Metadata-Version: 2.4
Name: das-layer
Version: 0.2.0
Summary: Contract-driven DAS-layer ingestion CLI built on dlt
License: MIT License
        
        Copyright (c) 2026 Mattias Thalén
        
        Permission is hereby granted, free of charge, to any person obtaining a copy
        of this software and associated documentation files (the "Software"), to deal
        in the Software without restriction, including without limitation the rights
        to use, copy, modify, merge, publish, distribute, sublicense, and/or sell
        copies of the Software, and to permit persons to whom the Software is
        furnished to do so, subject to the following conditions:
        
        The above copyright notice and this permission notice shall be included in all
        copies or substantial portions of the Software.
        
        THE SOFTWARE IS PROVIDED "AS IS", WITHOUT WARRANTY OF ANY KIND, EXPRESS OR
        IMPLIED, INCLUDING BUT NOT LIMITED TO THE WARRANTIES OF MERCHANTABILITY,
        FITNESS FOR A PARTICULAR PURPOSE AND NONINFRINGEMENT. IN NO EVENT SHALL THE
        AUTHORS OR COPYRIGHT HOLDERS BE LIABLE FOR ANY CLAIM, DAMAGES OR OTHER
        LIABILITY, WHETHER IN AN ACTION OF CONTRACT, TORT OR OTHERWISE, ARISING FROM,
        OUT OF OR IN CONNECTION WITH THE SOFTWARE OR THE USE OR OTHER DEALINGS IN THE
        SOFTWARE.
License-File: LICENSE
Classifier: Development Status :: 3 - Alpha
Classifier: Intended Audience :: Developers
Classifier: License :: OSI Approved :: MIT License
Classifier: Operating System :: OS Independent
Classifier: Programming Language :: Python :: 3
Classifier: Programming Language :: Python :: 3.12
Classifier: Programming Language :: Python :: 3.13
Classifier: Topic :: Database
Requires-Python: >=3.12
Requires-Dist: dlt[az,deltalake,duckdb,ducklake,filesystem,parquet,sql-database]>=1.6.1
Requires-Dist: jinja2>=3.1
Requires-Dist: pydantic>=2.7
Requires-Dist: pyodata>=1.10
Requires-Dist: pyyaml>=6.0
Requires-Dist: requests>=2.31
Requires-Dist: rich>=13.7
Requires-Dist: sqlalchemy>=2.0
Requires-Dist: typer>=0.12
Provides-Extra: excel
Requires-Dist: openpyxl>=3.1; extra == 'excel'
Provides-Extra: qvd
Requires-Dist: pyqvd>=2.3; extra == 'qvd'
Provides-Extra: xml
Requires-Dist: lxml>=5.2; extra == 'xml'
Description-Content-Type: text/markdown

# das-cli

Contract-driven ingestion for the raw→staging boundary, built on [dlt](https://dlthub.com/).

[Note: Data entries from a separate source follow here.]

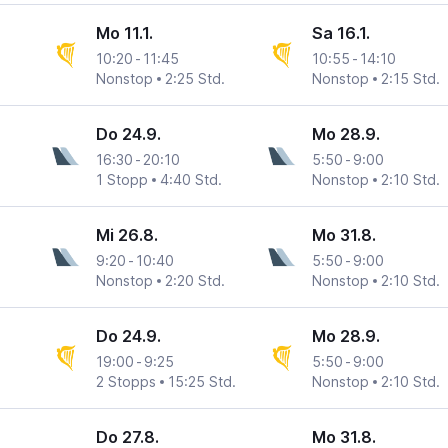
Mo 11.1.
Sa 16.1.
10:20
-
11:45
10:55
-
14:10
Nonstop
2:25 Std.
Nonstop
2:15 Std.
Do 24.9.
Mo 28.9.
16:30
-
20:10
5:50
-
9:00
1 Stopp
4:40 Std.
Nonstop
2:10 Std.
Mi 26.8.
Mo 31.8.
9:20
-
10:40
5:50
-
9:00
Nonstop
2:20 Std.
Nonstop
2:10 Std.
Do 24.9.
Mo 28.9.
19:00
-
9:25
5:50
-
9:00
2 Stopps
15:25 Std.
Nonstop
2:10 Std.
Do 27.8.
Mo 31.8.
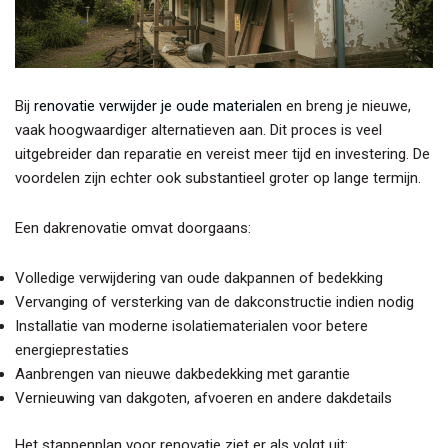
Bij
renovatie verwijder je oude materialen
en breng je nieuwe,
vaak hoogwaardiger alternatieven aan. Dit proces is veel
uitgebreider dan reparatie en vereist meer tijd en investering. De
voordelen zijn echter ook substantieel groter op lange termijn.
Een dakrenovatie omvat doorgaans:
Volledige verwijdering van oude dakpannen of bedekking
Vervanging of versterking van de dakconstructie indien nodig
Installatie van moderne isolatiematerialen voor betere
energieprestaties
Aanbrengen van nieuwe dakbedekking met garantie
Vernieuwing van dakgoten, afvoeren en andere dakdetails
Het stappenplan voor renovatie ziet er als volgt uit:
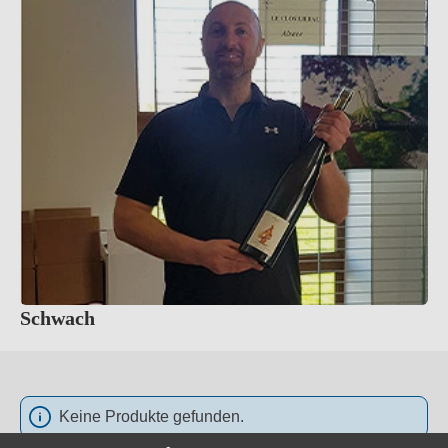
Schwach
Keine Produkte gefunden.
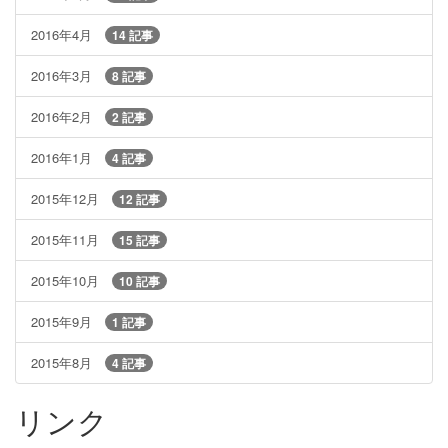
2016年4月
14 記事
2016年3月
8 記事
2016年2月
2 記事
2016年1月
4 記事
2015年12月
12 記事
2015年11月
15 記事
2015年10月
10 記事
2015年9月
1 記事
2015年8月
4 記事
リンク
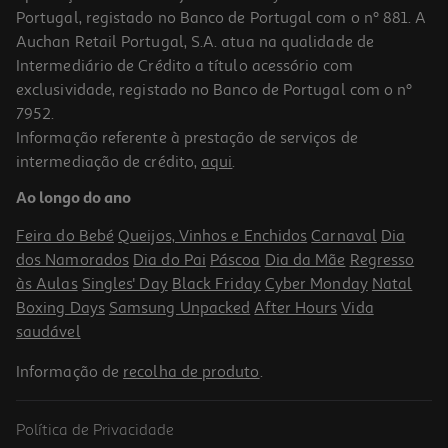
Portugal, registado no Banco de Portugal com o nº 881. A
Auchan Retail Portugal, S.A. atua na qualidade de
Intermediário de Crédito a título acessório com
exclusividade, registado no Banco de Portugal com o nº
7952.
Informação referente à prestação de serviços de
intermediação de crédito,
aqui
.
Mini Forno Flama 1539fl 2000w 60l
Ao longo do ano
159.99 €/un
Feira do Bebé
Queijos, Vinhos e Enchidos
Carnaval
Dia
159,99 €
dos Namorados
Dia do Pai
Páscoa
Dia da Mãe
Regresso
às Aulas
Singles' Day
Black Friday
Cyber Monday
Natal
Boxing Days
Samsung Unpacked
After Hours
Vida
saudável
Informação de
recolha de produto
.
Política de Privacidade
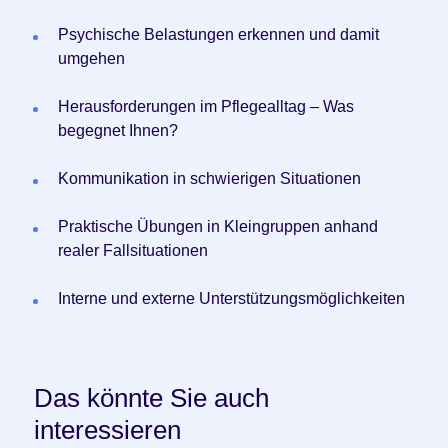
Psychische Belastungen erkennen und damit
umgehen
Herausforderungen im Pflegealltag – Was
begegnet Ihnen?
Kommunikation in schwierigen Situationen
Praktische Übungen in Kleingruppen anhand
realer Fallsituationen
Interne und externe Unterstützungsmöglichkeiten
Das könnte Sie auch
interessieren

[![PyPI version](https://img.shields.io/pypi/v/das-layer.svg?v=2)](https://pypi.org/project/das-layer/)
[![Python versions](https://img.shields.io/pypi/pyversions/das-layer.svg?v=2)](https://pypi.org/project/das-layer/)
[![CI](https://github.com/mattiasthalen/das-cli/actions/workflows/ci.yml/badge.svg)](https://github.com/mattiasthalen/das-cli/actions/workflows/ci.yml)
[![License](https://img.shields.io/github/license/mattiasthalen/das-cli.svg)](LICENSE)

> Built on the **DAS** (Data As System) layer concept and contract-driven
> philosophy from Daana's writing — [The rise of the model-driven data
> engineer](https://blog.daana.dev/blog/the-rise-of-model-driven-data-engineer)
> and [Contract-driven data
> transformation](https://blog.daana.dev/blog/contract-driven-data-transformation).

## What it is

das-cli lands raw source data into a compressed JSONL landing zone, then
promotes it into a contract-enforced warehouse (DuckDB, DuckLake, or Delta).
ODCS v3
contracts are the single source of truth for schema, types, and keys —
schemas are *frozen and projected*, not inferred at load time.

It is scoped to the DAS layer: lossless landing and contract-projected
staging. It is *not* an ELT modeling tool. Transformations, business logic,
and downstream modeling belong in the layers above (dbt, SQLMesh, etc.).

## How it works

das-cli works in three steps — a one-time bootstrap, then two pipelines per
ingest:

1. **Bootstrap a contract** — point das-cli at an OData service or OpenAPI
   spec; it emits an editable ODCS v3 contract per resource, plus a
   `_source.yml` for connection details. (ADR-0005, ADR-0006, ADR-0015.)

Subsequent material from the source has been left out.